A vida é uma estrada tão assombrosa as vezes, como se o tempo inteiro tivéssemos de lutar com bombas em um campo minado, ou tal qual garotos curiosos num campo com rosas, que apesar do maravilho cheiro, deixam-lhes as marcas dos espinhos à medida que as tocam. E assim é que acontece. Tudo acontece, como em cordas mágicas.
Se a cada corda que se ergue eu pudesse sentir o som tudo seria mais fácil, mas não, não vejo sua estrutura, som ou sinto o abrasar. Apenas sei que as cordas existem e me guio por uma esquina tortuosa de saudade, incerteza e solidão. Não sou eu maior que as minhas forças, nem são elas que definem minhas conquistas, é o tempo, o tempo e a existência dessas cordas mágicas. Quando tudo parece silencioso demais, aí é que meu coração fala, conversa horas à fio, sem descanso, sem consolo. Nas mais descompassadas cordas minha alma grita, deixa-me descoberta, sem reservas e sem expectativas. Afinal de contas, de que adianta guarda-las todas? Nem para companhia do café da tarde servem, talvez somente para o chocolate quente nos sonhos. É difícil saber dizer o que são as cordas mágicas, mas sinto-as me levando... Dia após dia, noite após noite, como se só elas pudessem me sussurrar o que fazer com o passo ainda não dado.
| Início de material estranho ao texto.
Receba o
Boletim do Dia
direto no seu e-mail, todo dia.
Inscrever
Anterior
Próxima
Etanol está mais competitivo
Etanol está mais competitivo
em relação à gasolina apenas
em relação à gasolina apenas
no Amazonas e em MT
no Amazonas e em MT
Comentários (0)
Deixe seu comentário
Será que é muita ilusão esperar que dias melhores venham? Será que a felicidade é um biscoito de duas faces apenas, ou terá ela recheio? Será que estou aproveitando corretamente meu tempo? E se não estou, como saber? Como entender que quem sou é só uma partícula de tudo que ainda penso em ser? Todas essas são as cordas mágicas que me alimentam. Elas caminham, dançam, brilham diante de meus olhos e fazem eu me sentir viva.
No percurso que sigo já encontrei sorrisos deixados pra trás, fotos queimadas, roupas amassadas, um pouco da sopa que eu deixei de apreciar, um pedaço do amor que deixei de doar, também abraços, inúmeros abraços que reservei no pensamento e nunca foram mais que só pobre pensamento. Nessa estrada não sei o que fazer, mas as cordas mágicas me levarão à algum lugar... Há um construtor, um escritor, um mestre na arte de dirigir as cordas, e nele eu sempre vou confiar. Ele desafia minha alma a parar de chorar, a emergir e não deixar que os maus ventos esbanjem soberania sobre meu ser. Esse escritor sabe quem eu sou e quem eu devo ser.
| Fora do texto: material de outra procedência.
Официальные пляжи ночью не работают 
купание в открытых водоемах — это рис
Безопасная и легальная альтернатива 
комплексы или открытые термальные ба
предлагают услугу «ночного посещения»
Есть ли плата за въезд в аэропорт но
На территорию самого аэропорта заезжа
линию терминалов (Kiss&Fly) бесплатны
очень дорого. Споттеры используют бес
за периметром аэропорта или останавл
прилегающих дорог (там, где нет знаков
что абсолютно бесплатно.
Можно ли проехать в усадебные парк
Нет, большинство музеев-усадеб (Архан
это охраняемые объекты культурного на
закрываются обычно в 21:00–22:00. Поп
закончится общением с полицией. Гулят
Ouço as cordas soando sempre que o silêncio vem, vejo-as dançando sempre que a paz inunda meu ser de paixão. Pela vida, pelo amor, pela doação, pela adoção. Deixo de sentir apenas quando caminho, e vou vendo na pequena estradinha percorrida todas as coisas que beiram a putrefação, sim, porque permiti... Eu permiti.

Se você tivesse a chance de olhar uma última vez para o que de mais valor possui na vida, o que seria? Você olharia ou choraria por pensar que é a última vez? Você se agarraria ou sofreria deixando então a chance sozinha no caminho? Decida. Essa é a sua vez, não a minha. Porque já chorei, já estou despedaçada a mais tempo, meus poros já absorvem tudo de tão abertos que os deixei, meus dedos já embranquecidos e gélidos já não sabem o prazer do toque. Pois aquilo que amei eu deixei cair. Pois aquilo que deixei cair eu não soube amar de verdade.

Mas a minha esperança é essa: Há um escritor, com papel alvo como a neve, caneta sublime e a imaginação mais esplêndida que se há chance de saber existir. E ele escreve cordas, cordas mágicas, que me lembram todo dia quem eu sou e quem eu quero ser.
Eu só preciso te achar... Eu só preciso te achar... As cordas precisam me ensinar o caminho de seu lar, e lá eu sei, ah sim eu sei, que vou me sentir finalmente em casa. O sacrifício da estrada, a visão de tudo que morreu, a incerteza de não saber, o medo que me mortificou, a esperança enfim... Vão me guiar até você.